Reliable navigation in cluttered environments requires perception outputs that are not only accurate but also equipped with uncertainty sets suitable for safe control. An inverse perception contract (IPC) provides such a connection by mapping perceptual estimates to sets that contain the ground truth with high confidence. Existing IPC formulations, however, instantiate uncertainty as a single ellipsoidal set and rely on deterministic trust scores to guide robot motion. Such a representation cannot capture the multi-modal and irregular structure of fine-grained perception errors, often resulting in over-conservative sets and degraded navigation performance. In this work, we introduce Gaussian Mixture-based Inverse Perception Contract (GM-IPC), which extends IPC to represent uncertainty with unions of ellipsoidal confidence sets derived from Gaussian mixture models. This design moves beyond deterministic single-set abstractions, enabling fine-grained, multi-modal, and non-convex error structures to be captured with formal guarantees.

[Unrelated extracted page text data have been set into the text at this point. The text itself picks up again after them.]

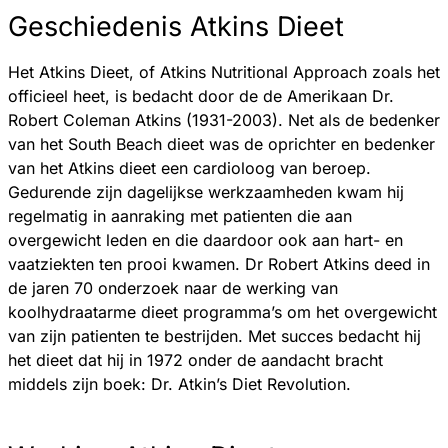
Geschiedenis Atkins Dieet
Het Atkins Dieet, of Atkins Nutritional Approach zoals het
officieel heet, is bedacht door de de Amerikaan Dr.
Robert Coleman Atkins (1931-2003). Net als de bedenker
van het South Beach dieet was de oprichter en bedenker
van het Atkins dieet een cardioloog van beroep.
Gedurende zijn dagelijkse werkzaamheden kwam hij
regelmatig in aanraking met patienten die aan
overgewicht leden en die daardoor ook aan hart- en
vaatziekten ten prooi kwamen. Dr Robert Atkins deed in
de jaren 70 onderzoek naar de werking van
koolhydraatarme dieet programma’s om het overgewicht
van zijn patienten te bestrijden. Met succes bedacht hij
het dieet dat hij in 1972 onder de aandacht bracht
middels zijn boek: Dr. Atkin’s Diet Revolution.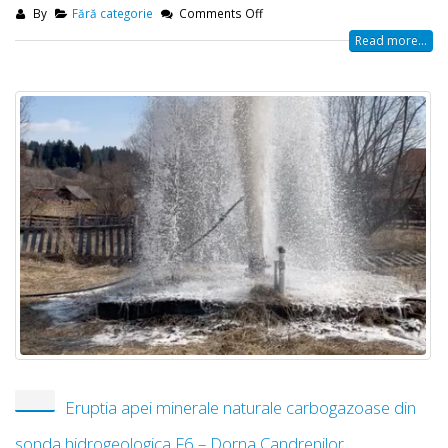
By
Fără categorie
Comments Off
Read more...
Eruptia apei minerale naturale carbogazoase din
sonda hidrogeologica F6 – Dorna Candrenilor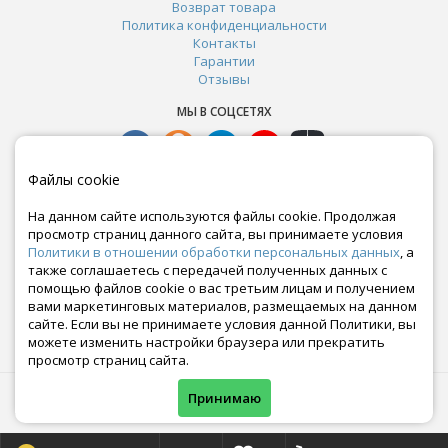
Возврат товара
Политика конфиденциальности
Контакты
Гарантии
Отзывы
МЫ В СОЦСЕТЯХ
Файлы cookie
На данном сайте используются файлы cookie. Продолжая
просмотр страниц данного сайта, вы принимаете условия
Политики в отношении обработки персональных данных
, а
также соглашаетесь с передачей полученных данных с
помощью файлов cookie о вас третьим лицам и получением
вами маркетинговых материалов, размещаемых на данном
сайте. Если вы не принимаете условия данной Политики, вы
Почта:
можете изменить настройки браузера или прекратить
crazy-ferma@yandex.ru
просмотр страниц сайта.
© Все права защищены. Информация сайта защищена законом об авторских правах.
Принимаю
Crazyferma 2010-2025.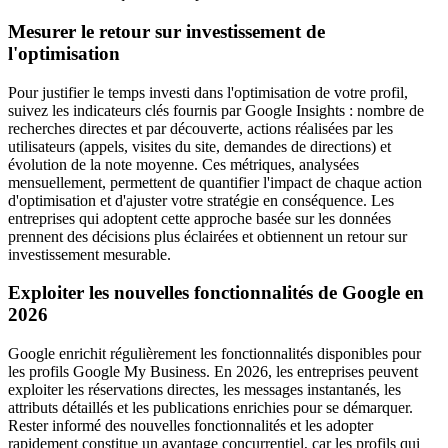
Mesurer le retour sur investissement de
l'optimisation
Pour justifier le temps investi dans l'optimisation de votre profil,
suivez les indicateurs clés fournis par Google Insights : nombre de
recherches directes et par découverte, actions réalisées par les
utilisateurs (appels, visites du site, demandes de directions) et
évolution de la note moyenne. Ces métriques, analysées
mensuellement, permettent de quantifier l'impact de chaque action
d'optimisation et d'ajuster votre stratégie en conséquence. Les
entreprises qui adoptent cette approche basée sur les données
prennent des décisions plus éclairées et obtiennent un retour sur
investissement mesurable.
Exploiter les nouvelles fonctionnalités de Google en
2026
Google enrichit régulièrement les fonctionnalités disponibles pour
les profils Google My Business. En 2026, les entreprises peuvent
exploiter les réservations directes, les messages instantanés, les
attributs détaillés et les publications enrichies pour se démarquer.
Rester informé des nouvelles fonctionnalités et les adopter
rapidement constitue un avantage concurrentiel, car les profils qui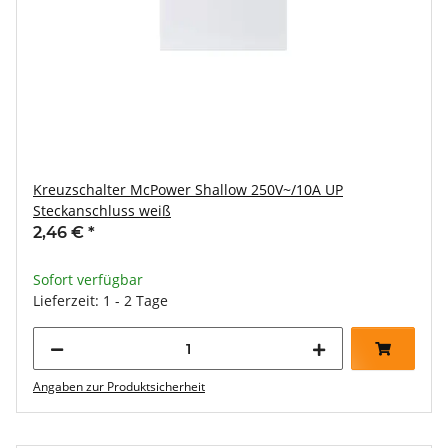
Kreuzschalter McPower Shallow 250V~/10A UP
Steckanschluss weiß
2,46 €
*
Sofort verfügbar
Lieferzeit: 1 - 2 Tage
Angaben zur Produktsicherheit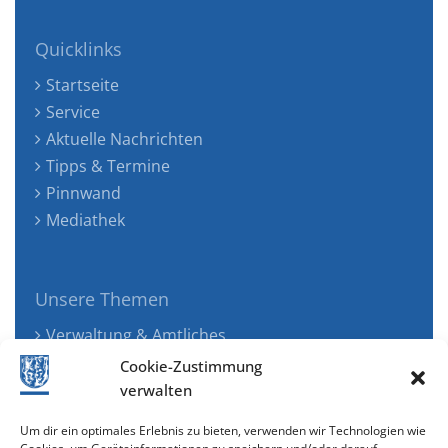
Quicklinks
Startseite
Service
Aktuelle Nachrichten
Tipps & Termine
Pinnwand
Mediathek
Unsere Themen
Verwaltung & Amtliches
Jugend, Familie & Gesundheit
Cookie-Zustimmung
Tourismus, Freizeit & Ökologie
verwalten
Kunst, Kultur & Musik
Um dir ein optimales Erlebnis zu bieten, verwenden wir Technologien wie
Wirtschaft & Verkehr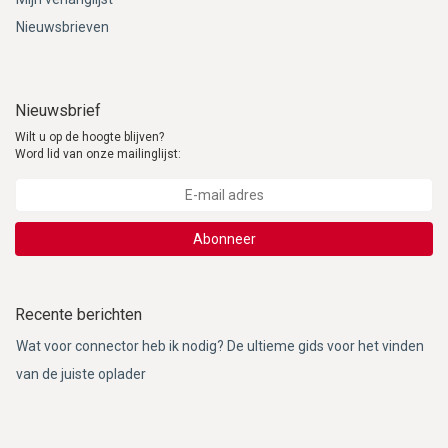
Nieuwsbrieven
Nieuwsbrief
Wilt u op de hoogte blijven?
Word lid van onze mailinglijst:
Abonneer
Recente berichten
Wat voor connector heb ik nodig? De ultieme gids voor het vinden
van de juiste oplader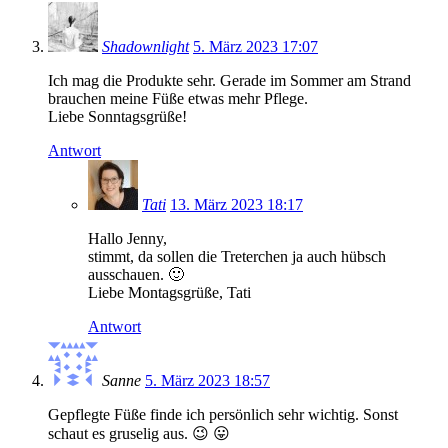
Shadownlight
5. März 2023 17:07
Ich mag die Produkte sehr. Gerade im Sommer am Strand
brauchen meine Füße etwas mehr Pflege.
Liebe Sonntagsgrüße!
Antwort
Tati
13. März 2023 18:17
Hallo Jenny,
stimmt, da sollen die Treterchen ja auch hübsch
ausschauen. 🙂
Liebe Montagsgrüße, Tati
Antwort
Sanne
5. März 2023 18:57
Gepflegte Füße finde ich persönlich sehr wichtig. Sonst
schaut es gruselig aus. 😉 😛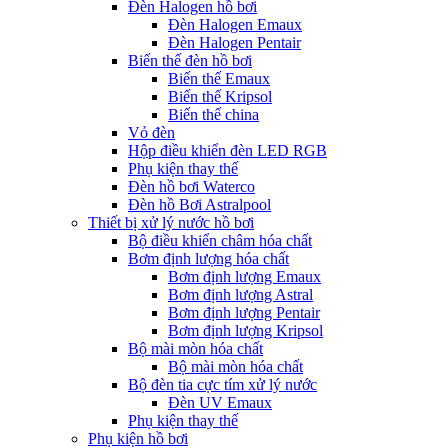
Đèn Halogen hồ bơi
Đèn Halogen Emaux
Đèn Halogen Pentair
Biến thế đèn hồ bơi
Biến thế Emaux
Biến thế Kripsol
Biến thế china
Vỏ đèn
Hộp điều khiển đèn LED RGB
Phụ kiện thay thế
Đèn hồ bơi Waterco
Đèn hồ Bơi Astralpool
Thiết bị xử lý nước hồ bơi
Bộ điều khiển châm hóa chất
Bơm định lượng hóa chất
Bơm định lượng Emaux
Bơm định lượng Astral
Bơm định lượng Pentair
Bơm định lượng Kripsol
Bộ mài mòn hóa chất
Bộ mài mòn hóa chất
Bộ đèn tia cực tím xử lý nước
Đèn UV Emaux
Phụ kiện thay thế
Phụ kiện hồ bơi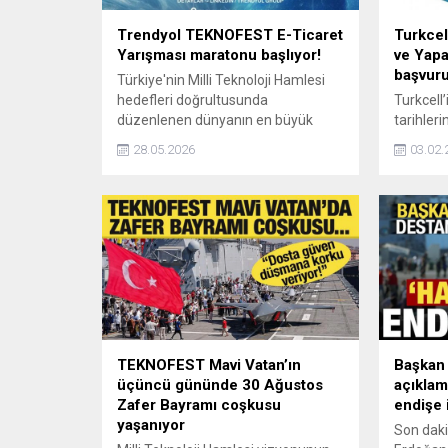
Trendyol TEKNOFEST E-Ticaret
Turkce
Yarışması maratonu başlıyor!
ve Yapa
başvuru
Türkiye'nin Milli Teknoloji Hamlesi
hedefleri doğrultusunda
Turkcell’
düzenlenen dünyanın en büyük
tarihler
‎havacılık, uzay ve teknoloji festivali
gerçekl
28.05.2026
03.02.
TEKNOFEST kapsamında E-Ticaret
kapsamı
Yarışması ‎başvuruları için geri
Yapay Zek
sayım başladı.
Yarışmas
TEKNOFEST Mavi Vatan’ın
Başkan 
üçüncü gününde 30 Ağustos
açıklam
Zafer Bayramı coşkusu
endişe 
yaşanıyor
Son daki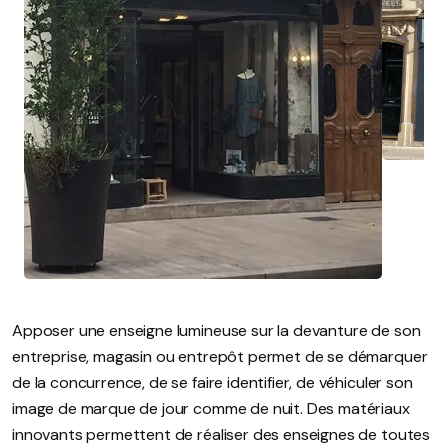
Apposer une enseigne lumineuse sur la devanture de son
entreprise, magasin ou entrepôt permet de se démarquer
de la concurrence, de se faire identifier, de véhiculer son
image de marque de jour comme de nuit. Des matériaux
innovants permettent de réaliser des enseignes de toutes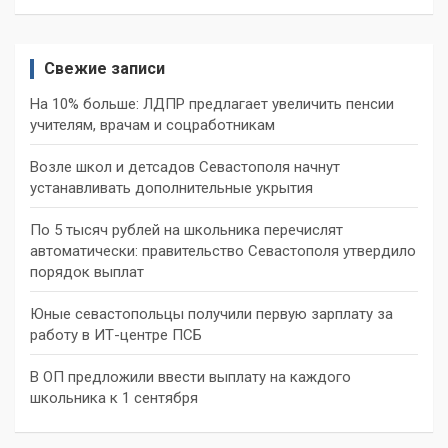
Свежие записи
На 10% больше: ЛДПР предлагает увеличить пенсии
учителям, врачам и соцработникам
Возле школ и детсадов Севастополя начнут
устанавливать дополнительные укрытия
По 5 тысяч рублей на школьника перечислят
автоматически: правительство Севастополя утвердило
порядок выплат
Юные севастопольцы получили первую зарплату за
работу в ИТ-центре ПСБ
В ОП предложили ввести выплату на каждого
школьника к 1 сентября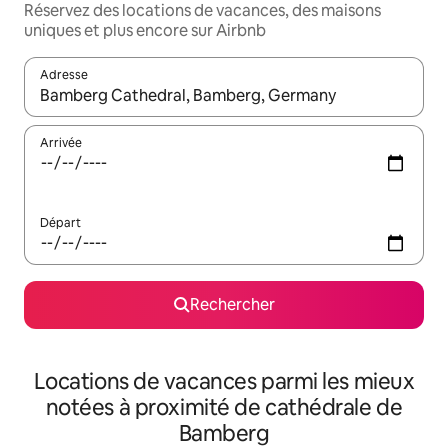
Réservez des locations de vacances, des maisons
uniques et plus encore sur Airbnb
Adresse
Lorsque les résultats s'affichent, utilisez les flèches vers le hau
Arrivée
Départ
Rechercher
Locations de vacances parmi les mieux
notées à proximité de cathédrale de
Bamberg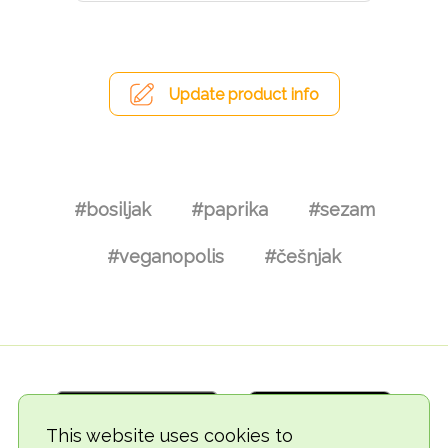
Update product info
#bosiljak
#paprika
#sezam
#veganopolis
#češnjak
This website uses cookies to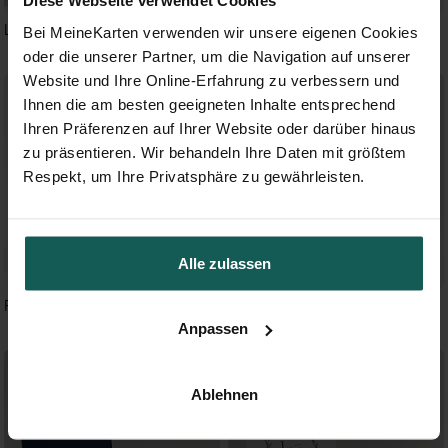
Diese Webseite verwendet Cookies
Love is all
Perfekt geplant
Bei MeineKarten verwenden wir unsere eigenen Cookies
oder die unserer Partner, um die Navigation auf unserer
Website und Ihre Online-Erfahrung zu verbessern und
Ihnen die am besten geeigneten Inhalte entsprechend
Ihren Präferenzen auf Ihrer Website oder darüber hinaus
zu präsentieren. Wir behandeln Ihre Daten mit größtem
Respekt, um Ihre Privatsphäre zu gewährleisten.
Alle zulassen
Fotoalbum
Blumengesteck
Anpassen
Ablehnen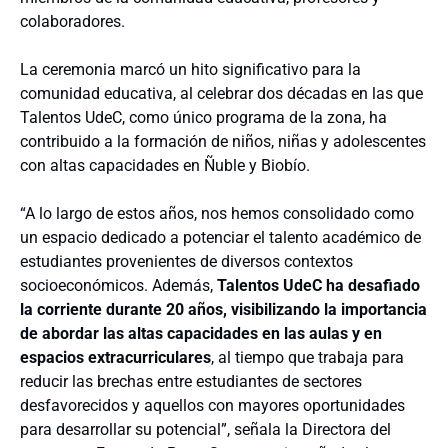
colaboradores.
La ceremonia marcó un hito significativo para la
comunidad educativa, al celebrar dos décadas en las que
Talentos UdeC, como único programa de la zona, ha
contribuido a la formación de niños, niñas y adolescentes
con altas capacidades en Ñuble y Biobío.
“A lo largo de estos años, nos hemos consolidado como
un espacio dedicado a potenciar el talento académico de
estudiantes provenientes de diversos contextos
socioeconómicos. Además,
Talentos UdeC ha desafiado
la corriente durante 20 años, visibilizando la importancia
de abordar las altas capacidades en las aulas y en
espacios extracurriculares
, al tiempo que trabaja para
reducir las brechas entre estudiantes de sectores
desfavorecidos y aquellos con mayores oportunidades
para desarrollar su potencial”, señala la Directora del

A learning framework is presented that trains GM-IPC to account for probabilistic inclusion, distribution matching, and empty-space penalties, ensuring both validity and compactness of the predicted sets. We further show that the resulting uncertainty characterizations can be leveraged in downstream planning frameworks for real-time safe navigation, enabling less conservative and more adaptive robot motion while preserving safety in a probabilistic manner.

翻译：在杂乱环境中实现可靠导航，不仅要求感知输出具有准确性，还需配备适用于安全控制的不确定性集合。逆向感知契约通过将感知估计映射至以高置信度包含真实值的集合，提供了这种连接。然而，现有的IPC方法将不确定性实例化为单一的椭球集合，并依赖确定性信任分数来引导机器人运动。这种表示方法无法捕捉细粒度感知误差的多模态与非规则结构，通常导致集合过于保守并降低导航性能。本研究提出了基于高斯混合的逆向感知契约，该方法将IPC扩展为使用源自高斯混合模型的椭球置信集合的并集来表示不确定性。这一设计超越了确定性的单集合抽象，能够以形式化保证捕获细粒度、多模态及非凸的误差结构。本文提出了一种学习框架，用于训练GM-IPC以考虑概率包含性、分布匹配和空域惩罚，从而确保预测集合的有效性和紧致性。我们进一步证明，所得的不确定性表征可被整合至下游规划框架中，实现实时安全导航，在保持概率安全性的同时，实现更少保守且更具适应性的机器人运动。